Volviendo a las cifras del INEGI, el año pasado se reportaron en México un millón 093 mil 210 fallecimientos, de los que 8 mil 351 fueron por lesiones autoinfligidas. Esto quiere decir que hubo una tasa de suicidio de 6.5 por cada 100 mil habitantes.

De acuerdo con las estadísticas, son los hombres quienes más deciden acabar con su vida, pues de las muertes por suicidio, las personas del sexo masculino tienen una tasa de 10.9 casos por cada 100 mil personas; es decir, 6 mil 785. En cambio, en las mujeres la tasa es de 2.4 por cada 100 mil.

Siguiendo con los datos del INEGI, el grupo de mayor riesgo es el de hombres de entre 15 y 29 años, puesto que ocurren 16.2 suicidios por cada 100 mil hombres entre estas edades.

El suicidio en personas de 15 a 29 creció en los últimos años, ya que en 2015 se estimó una tasa de 8.1 muertes por lesiones autoinfligidas por cada 100 mil personas de esas edades. Pero hacia 2021 la tasa para el mismo grupo etario fue de 10.4. En el caso de los hombres de 15 a 29 años, el aumento en el riesgo de suicidio aumentó de 12.4 en 2015 a 16.2 en 2021.

Pero además, durante lo más álgido de la pandemia por COVID-19, los fallecimientos por lesiones autoinfligidas fueron la cuarta causa de muerte entre mexicanos de 15 a 29 años, sólo por debajo de las agresiones, los accidentes y el coronavirus. En hombres fue la tercera causa, mientras que para las mujeres fue la quinta.

Dentro de ese balance del INEGI, los estados del país con mayores tasas de suicidio entre personas de 15 a 29 años son Chihuahua, Yucatán y Campeche, con 26.4, 23.5 y 18.8 suicidios por cada 100 mil jóvenes, respectivamente. Por otro lado, las tasas más bajas las tienen Veracruz (4.2), Baja California (3.9) y Guerrero (1.4).

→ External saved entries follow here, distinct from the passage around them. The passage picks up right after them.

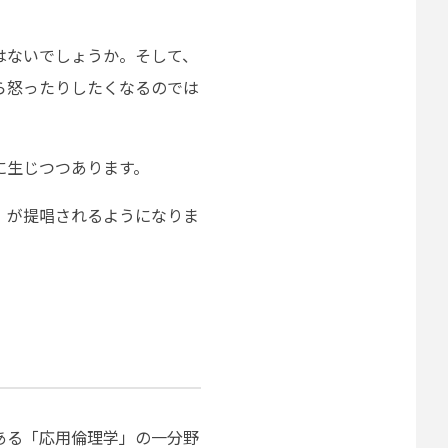
はないでしょうか。そして、
ら怒ったりしたくなるのでは
に生じつつあります。
」が提唱されるようになりま
ある「応用倫理学」の一分野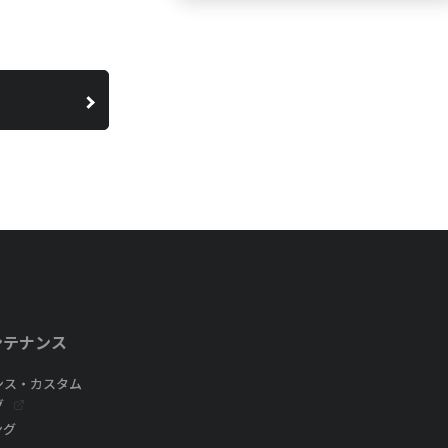
ンテナンス
ンス・カスタム
グ
ング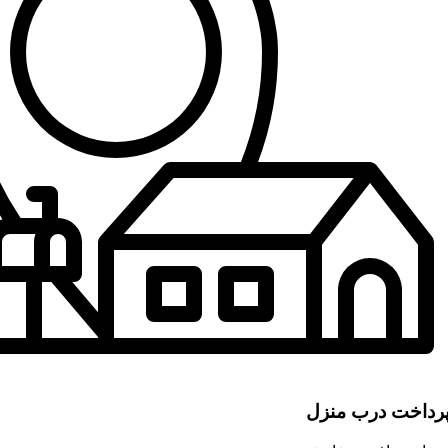
رداخت درب منزل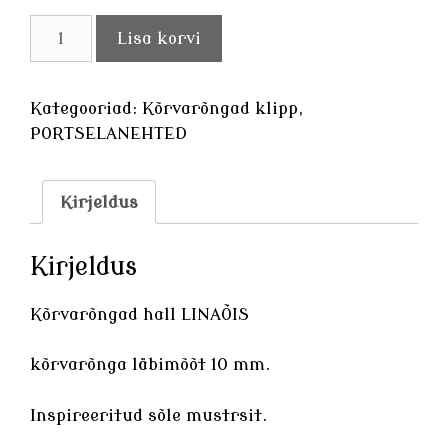
Kõrvarõngad
Lisa korvi
hall
LINAÕIS
kogus
Kategooriad:
Kõrvarõngad klipp
,
PORTSELANEHTED
Kirjeldus
Kirjeldus
Kõrvarõngad hall LINAÕIS
kõrvarõnga läbimõõt 10 mm.
Inspireeritud sõle mustrsit.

En cuanto a los métodos usados por quienes se han quitado la vida en ese mismo rango de edades, el más utilizado fue el ahorcamiento, sofocación o estrangulamiento en un 89.5 por ciento tanto en hombres y mujeres. En segundo lugar, con 4 por ciento, se encuentran las muertes por disparo de arma de fuego: en hombres, el porcentaje es de 4.5 por ciento. En las mujeres, el segundo método utilizado es el envenenamiento por disolventes, gases o plaguicidas, con 7.2 por ciento.

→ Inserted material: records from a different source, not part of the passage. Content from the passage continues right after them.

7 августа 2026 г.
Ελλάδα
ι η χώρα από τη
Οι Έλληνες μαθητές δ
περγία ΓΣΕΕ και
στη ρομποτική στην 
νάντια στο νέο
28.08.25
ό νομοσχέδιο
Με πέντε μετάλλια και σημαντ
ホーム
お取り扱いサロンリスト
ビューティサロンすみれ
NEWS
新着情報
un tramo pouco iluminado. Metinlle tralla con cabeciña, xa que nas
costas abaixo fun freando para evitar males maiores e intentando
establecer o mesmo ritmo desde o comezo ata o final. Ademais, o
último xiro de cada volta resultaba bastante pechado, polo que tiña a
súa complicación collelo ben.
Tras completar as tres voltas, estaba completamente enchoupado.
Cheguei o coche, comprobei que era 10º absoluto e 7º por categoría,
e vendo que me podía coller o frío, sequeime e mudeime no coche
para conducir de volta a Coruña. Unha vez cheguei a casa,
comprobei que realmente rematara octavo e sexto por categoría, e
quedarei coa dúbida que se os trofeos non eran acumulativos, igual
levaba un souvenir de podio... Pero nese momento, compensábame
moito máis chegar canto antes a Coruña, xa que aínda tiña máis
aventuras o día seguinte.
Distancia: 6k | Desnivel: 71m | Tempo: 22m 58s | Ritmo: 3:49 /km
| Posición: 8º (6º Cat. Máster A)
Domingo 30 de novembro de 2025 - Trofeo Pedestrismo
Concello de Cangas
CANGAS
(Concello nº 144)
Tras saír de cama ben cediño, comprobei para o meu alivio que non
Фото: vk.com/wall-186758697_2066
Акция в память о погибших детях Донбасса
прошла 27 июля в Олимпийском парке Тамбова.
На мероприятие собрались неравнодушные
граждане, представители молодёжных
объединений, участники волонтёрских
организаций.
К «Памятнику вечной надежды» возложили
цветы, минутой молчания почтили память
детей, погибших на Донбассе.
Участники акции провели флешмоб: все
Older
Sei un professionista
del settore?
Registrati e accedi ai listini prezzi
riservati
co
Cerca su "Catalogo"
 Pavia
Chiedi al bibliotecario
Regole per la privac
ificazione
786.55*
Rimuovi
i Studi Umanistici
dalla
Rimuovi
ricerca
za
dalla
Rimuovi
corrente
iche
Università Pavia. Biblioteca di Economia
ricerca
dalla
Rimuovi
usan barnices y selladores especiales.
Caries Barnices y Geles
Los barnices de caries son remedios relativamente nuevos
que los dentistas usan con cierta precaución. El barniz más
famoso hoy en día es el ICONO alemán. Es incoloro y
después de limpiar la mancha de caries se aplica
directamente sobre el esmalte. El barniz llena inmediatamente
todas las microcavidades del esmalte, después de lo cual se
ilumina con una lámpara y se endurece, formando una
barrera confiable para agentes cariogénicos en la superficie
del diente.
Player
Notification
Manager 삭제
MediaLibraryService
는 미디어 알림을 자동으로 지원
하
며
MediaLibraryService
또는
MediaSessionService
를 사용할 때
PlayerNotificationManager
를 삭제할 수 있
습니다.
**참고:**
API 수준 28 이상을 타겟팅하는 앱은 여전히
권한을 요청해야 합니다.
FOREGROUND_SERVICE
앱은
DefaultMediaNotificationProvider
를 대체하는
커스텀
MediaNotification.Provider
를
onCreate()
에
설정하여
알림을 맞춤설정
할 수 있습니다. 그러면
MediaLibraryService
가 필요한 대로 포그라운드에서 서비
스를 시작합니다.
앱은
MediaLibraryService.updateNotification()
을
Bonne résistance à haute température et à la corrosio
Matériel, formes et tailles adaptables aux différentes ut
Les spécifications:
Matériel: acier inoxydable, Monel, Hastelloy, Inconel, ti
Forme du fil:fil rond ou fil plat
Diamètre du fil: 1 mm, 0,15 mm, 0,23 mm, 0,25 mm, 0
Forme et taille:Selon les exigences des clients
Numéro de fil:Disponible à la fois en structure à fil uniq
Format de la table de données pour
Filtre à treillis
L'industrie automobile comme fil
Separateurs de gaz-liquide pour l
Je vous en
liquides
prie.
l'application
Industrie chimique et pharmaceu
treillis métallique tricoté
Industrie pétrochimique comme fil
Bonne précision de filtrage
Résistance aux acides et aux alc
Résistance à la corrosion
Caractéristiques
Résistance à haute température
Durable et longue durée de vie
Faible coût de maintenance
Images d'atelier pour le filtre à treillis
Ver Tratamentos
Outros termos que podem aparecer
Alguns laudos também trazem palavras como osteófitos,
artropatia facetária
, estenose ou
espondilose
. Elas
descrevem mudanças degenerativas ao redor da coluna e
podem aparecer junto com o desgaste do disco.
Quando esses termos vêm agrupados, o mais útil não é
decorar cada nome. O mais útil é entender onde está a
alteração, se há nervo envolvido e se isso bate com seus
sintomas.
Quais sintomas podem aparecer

Traigo esto a cuento porque este Día de Muertos vale la pena también poner una ofrenda por aquellos que ya no quisieron o ya no pudieron seguir cargando con sus problemas, fueran los que fueran, y si usted conoce a alguien pasa por un mal momento, ayúdelo, pero hágalo bien, ya que para una persona con depresión no es suficiente un “échale ganas” o una palmadita en la espalda. Son personas que requieren ayuda profesional. Y si usted pasa por un momento complicado en su vida, busque ayuda, le aseguro que la podrá encontrar. Es cuánto.